À notre point de vue français, cette inaptitude de la nation voisine à seconder les initiatives géniales de son empereur n’aura pas été sans avantages. L’année 1904 s’est ouverte pour nous sur une situation nouvelle, sur un fait considérable : l’isolement de l’Allemagne en face de la France alliée de la Russie, amie de l’Angleterre, réconciliée avec l’Italie, environnée des sympathies certaines de l’Espagne et des États-Unis.

D’inoubliables événements attestent l’évidence de cette situation.
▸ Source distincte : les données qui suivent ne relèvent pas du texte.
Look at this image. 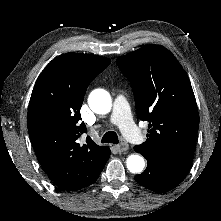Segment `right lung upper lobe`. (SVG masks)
<instances>
[{"mask_svg": "<svg viewBox=\"0 0 221 221\" xmlns=\"http://www.w3.org/2000/svg\"><path fill=\"white\" fill-rule=\"evenodd\" d=\"M110 59L92 54L67 53L52 60L38 77L28 110V131L35 154L53 182L65 190L94 183L110 157L80 123V108L88 85Z\"/></svg>", "mask_w": 221, "mask_h": 221, "instance_id": "right-lung-upper-lobe-1", "label": "right lung upper lobe"}]
</instances>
Les spectacles dont la rade d’Alger fut le théâtre, le voyage en France du roi Édouard vii, l’enthousiasme avec lequel le président Loubet a été accueilli à Londres, le séjour à Paris des souverains d’Italie, les échanges de visites entre députés français et députés anglais, enfin la venue du comte Lamsdorff et, pour couronner le tout, la lettre solennelle du tsar approuvant les orientations nouvelles de la politique française, ce sont autant de preuves tangibles de la revanche morale qui s’est opérée en Europe au profit des vaincus de 1870.

Ce résultat, nous avons le droit d’en être fiers car il est, avant tout, notre œuvre. Il résulte de notre foi invincible en la patrie, de notre persévérante aspiration vers un relèvement possible ; il est la juste récompense de trente années de labeur ininterrompu. Reconnaissons toutefois que les maladresses germaniques y ont leur part.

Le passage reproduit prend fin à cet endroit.